Negotiating a truce between two drug dealers, Fineman had met with
them at a San Francisco Chinatown restaurant, the Golden Dragon. A
man rushed into the room and began shooting. Fineman jumped out of
a window and ran down a fire escape but slipped. When he regained
consciousness, his fingerprints were on the gun that had killed
Now, Daley's sole recourse in the courts is to prove "freestanding
innocence." His brother, Pete, works on the tough case as well. A
former cop who’s now a private investigator, he’s
dubious about success on the legal venture but relentlessly chases
down possible witnesses to the crime.
Eugene Tsai walked through the alley behind the restaurant that
fateful night, accompanied by a fellow student, Jasmine Luk. Tsai
had told the police that he had seen a black man running from the
scene but could not identify him. Two days later, Tsai was stabbed
to death in a robbery. The police never found out who killed him.
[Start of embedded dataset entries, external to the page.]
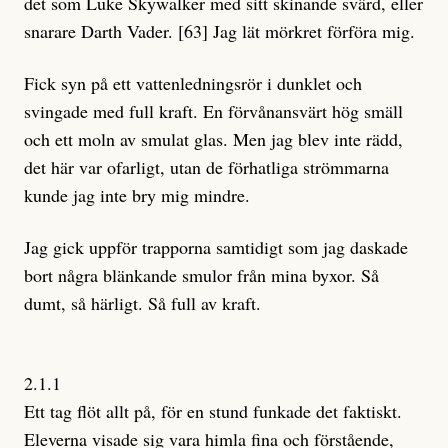
det som Luke Skywalker med sitt skinande svärd, eller
snarare Darth Vader. [63] Jag lät mörkret förföra mig.
Fick syn på ett vattenledningsrör i dunklet och
svingade med full kraft. En förvånansvärt hög smäll
och ett moln av smulat glas. Men jag blev inte rädd,
det här var ofarligt, utan de förhatliga strömmarna
kunde jag inte bry mig mindre.
Jag gick uppför trapporna samtidigt som jag daskade
bort några blänkande smulor från mina byxor. Så
dumt, så härligt. Så full av kraft.
2.1.1
Ett tag flöt allt på, för en stund funkade det faktiskt.
Eleverna visade sig vara himla fina och förstående,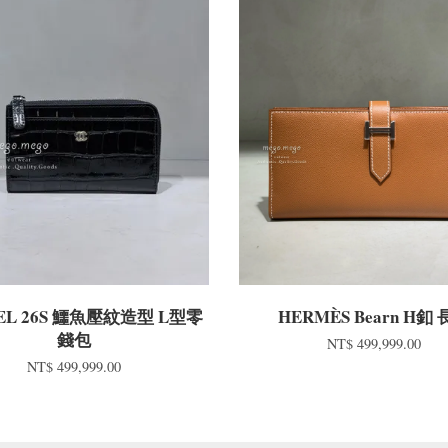
EL 26S 鱷魚壓紋造型 L型零
HERMÈS Bearn H釦
錢包
NT$ 499,999.00
NT$ 499,999.00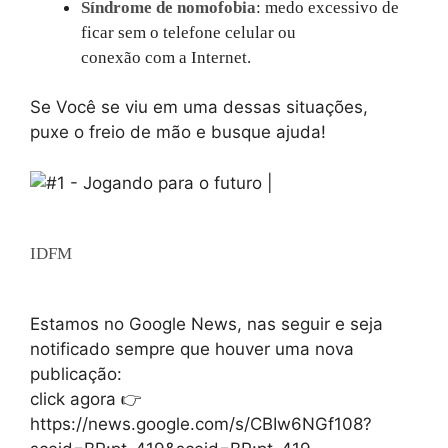
Síndrome de nomofobia
: medo excessivo de
ficar sem o telefone celular ou
conexão com a Internet.
Se Você se viu em uma dessas situações,
puxe o freio de mão e busque ajuda!
IDFM
Estamos no Google News, nas seguir e seja
notificado sempre que houver uma nova
publicação:
click agora 👉
https://news.google.com/s/CBIw6NGf108?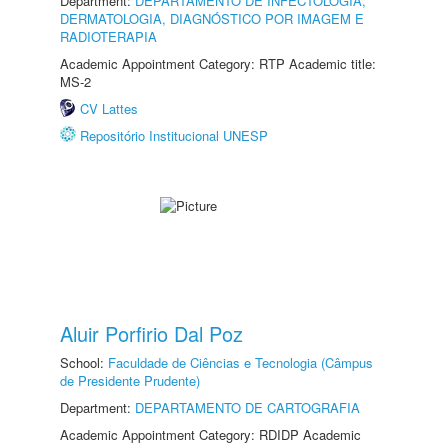
Department:
DEPARTAMENTO DE INFECTOLOGIA,
DERMATOLOGIA, DIAGNÓSTICO POR IMAGEM E
RADIOTERAPIA
Academic Appointment Category: RTP Academic title:
MS-2
CV Lattes
Repositório Institucional UNESP
Aluir Porfirio Dal Poz
School:
Faculdade de Ciências e Tecnologia (Câmpus
de Presidente Prudente)
Department:
DEPARTAMENTO DE CARTOGRAFIA
Academic Appointment Category: RDIDP Academic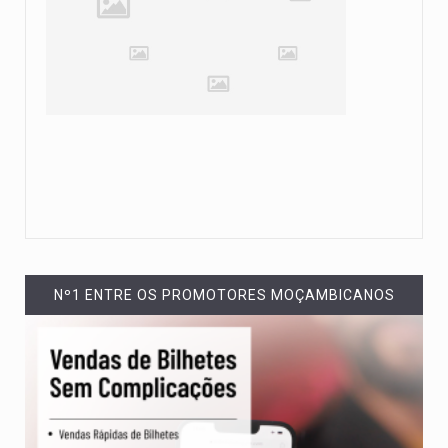
Nº1 ENTRE OS PROMOTORES MOÇAMBICANOS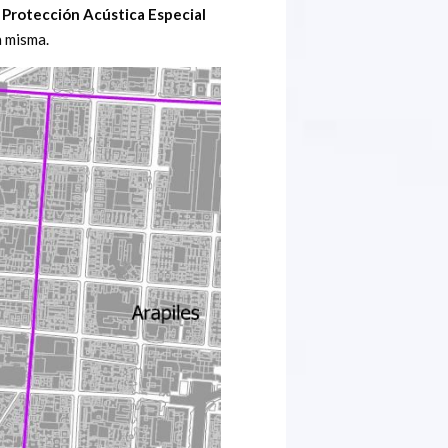
 Protección Acústica Especial
a misma.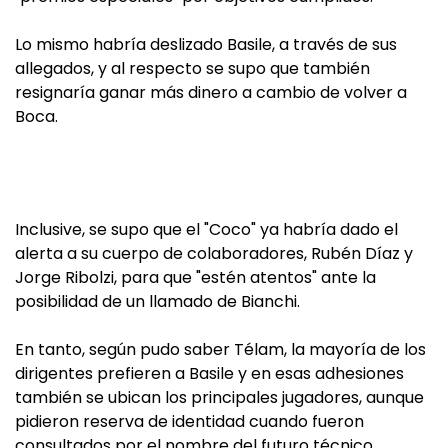
Lo mismo habría deslizado Basile, a través de sus
allegados, y al respecto se supo que también
resignaría ganar más dinero a cambio de volver a
Boca.
Inclusive, se supo que el "Coco" ya habría dado el
alerta a su cuerpo de colaboradores, Rubén Díaz y
Jorge Ribolzi, para que "estén atentos" ante la
posibilidad de un llamado de Bianchi.
En tanto, según pudo saber Télam, la mayoría de los
dirigentes prefieren a Basile y en esas adhesiones
también se ubican los principales jugadores, aunque
pidieron reserva de identidad cuando fueron
consultados por el nombre del futuro técnico.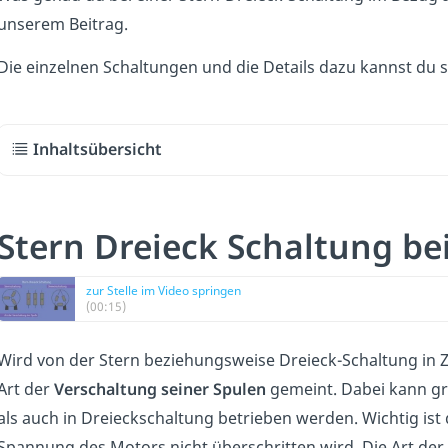
unserem Beitrag.
Die einzelnen Schaltungen und die Details dazu kannst du
Inhaltsübersicht
Stern Dreieck Schaltung be
zur Stelle im Video springen
(00:15)
Wird von der Stern beziehungsweise Dreieck-Schaltung in
Art der
Verschaltung seiner Spulen
gemeint. Dabei kann gr
als auch in Dreieckschaltung betrieben werden. Wichtig ist 
Spannung des Motors nicht überschritten wird. Die Art d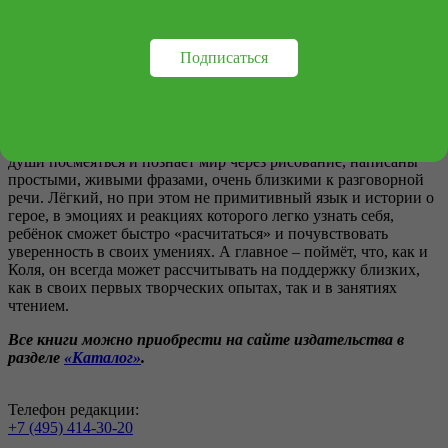
складывать буквы в слоги и постигать азы правил русского
языка.
5.
«Коля рисует»
Подписаться
Этот сборник не просто поможет потренировать
навыки самостоятельного чтения, а научит читать с
увлечением. Короткие истории об обычном мальчике Коле,
который, как многие ребята, обожает динозавров, любит от
души посмеяться и познаёт мир через рисование, написаны
простыми, живыми фразами, очень близкими к разговорной
речи. Лёгкий, но при этом не примитивный язык и истории о
герое, в эмоциях и реакциях которого легко узнать себя,
ребёнок сможет быстро «расчитаться» и почувствовать
уверенность в своих умениях. А главное – поймёт, что, как и
Коля, он всегда может рассчитывать на поддержку близких,
как в своих первых творческих опытах, так и в занятиях
чтением.
Все книги можно приобрести на сайте издательства в
разделе
«Каталог»
.
Телефон редакции:
+7 (495) 414-30-20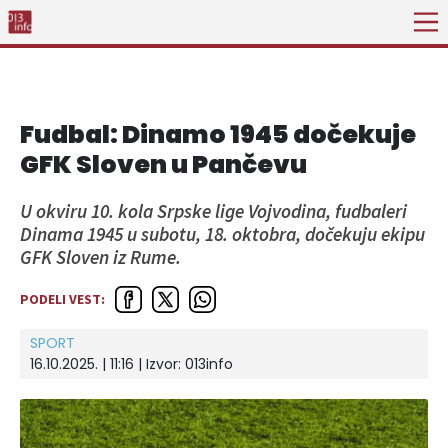
Fudbal: Dinamo 1945 dočekuje
GFK Sloven u Pančevu
U okviru 10. kola Srpske lige Vojvodina, fudbaleri
Dinama 1945 u subotu, 18. oktobra, dočekuju ekipu
GFK Sloven iz Rume.
PODELI VEST:
SPORT
16.10.2025. | 11:16 | Izvor:
013info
Luk had disappeared, with nobody in Chinatown willing to talk about
the Golden Dragon killings.
Daley visits with the original defense attorney who now resides in
a Jewish Home residence for the aged. Mort "the Sport" Goldberg
describes his research for Fineman's case, the only capital case he
ever lost. His story jives with the official police version,
recapped by Roosevelt Johnson, the detective who had worked the
case along with Daley's father. In the original case, Goldberg had
indicated that the murder weapon was planted in Fineman's hand, the
fact covered up by cops seeing revenge for his Posse case
The closer the clock ticks to the time of execution, the more
desperate Daley's search for answers becomes. He soon is convinced
that Fineman was set up for the killings, but the task of proving
the theory looms monumental. Meanwhile, Daley's daughter receives a
threatening note, Tsai's brother's apartment is ransacked and an
Internal Affairs file at police headquarters that supposedly
cleared all personnel at the crime scene of the wrongdoing is
missing. The suspense tightens when Daley discovers that the person
to check out the IA file was his own father, first on the scene
with his partner.
Daley's chief suspect is Marshawn Bryant, a black contractor who
may have been the gunman identified by the Chinese couple. Bryant
had worked with one of the victims and could have benefitted from
his partner's death. He had dealings with Alex Aronis, the garbage
king of East Bay. They both stood to gain from the deaths of two
drug kingpins, moving into the territory as new moguls. But Daley's
major witness is Aronis's disgruntled ex-wife, who can offer little
damage but character assassination of her ex.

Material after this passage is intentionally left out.